Presentare l’aborto come una soluzione alla violenza sessuale significa non
considerare il problema nella sua interezza e complessità, oltre che
occultare un male che lascia tracce più profonde e nascoste di quanto non
si possa pensare. Per far fronte al problema della violenza occorre pensare
a programmi di sostegno e recupero ben più incisivi a livello sociale e
mirati sulla persona, che non offrire come principale rimedio una legge che
consenta l’interruzione di una gravidanza iniziata.
I danni dell’aborto sulla salute della mamma
Un elemento molto interessante riportato dai ricercatori – e forse poco
considerato nel dibattito pubblico – è che abortire può provocare seri
danni alla salute fisica e psicologica della donna. Uno studio risalente al
2010, citato dai ricercatori, ha concluso che l’aborto indotto predispone
la donna, oltre che a un maggiore rischio di contrarre il cancro, ad un ASD
(“Acute Stress Disorder”) o a un PTSD (“Post Traumatic Stress Disorder”).
Il 53% delle donne che praticano l’aborto divengono affette da ASD, nel 32%
dei casi vengono colpite da PTSD. Ciò che prevale in queste donne è: senso
di colpa, irritabilità, vergogna, odio di se stesse.
Ci siamo qui limitati a offrire pochi spunti di riflessione.
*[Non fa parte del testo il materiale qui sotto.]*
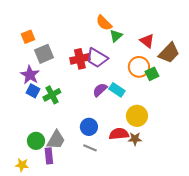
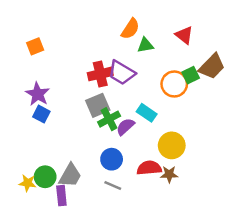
orange semicircle: (104, 23) -> (130, 29), turned -102
green triangle: (116, 36) -> (145, 45), turned 32
red triangle: (147, 41) -> (184, 35), moved
gray square: (44, 54) -> (98, 105), moved
green square: (152, 74) -> (191, 75), moved
purple semicircle: (100, 90) -> (125, 127), moved
green cross: (52, 95) -> (109, 119), moved
yellow star: (22, 165) -> (28, 183), moved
La versione
integrale del
Rapporto
sulla ricerca su cui ci siamo basati è molto accurata, esaustiva, anche
grazie all’uso di grafici e tabelle. Ed è reperibile sul sito web di
Ideapaís. Tuttavia, ci piacerebbe lasciare il lettore con l’atroce dubbio
che la ricerca ha suscitato in noi: davvero l’aborto è l’unico rimedio
possibile per far fronte a problemi legati a gravidanze difficili o è
piuttosto l’unica opzione che ci sanno offrire?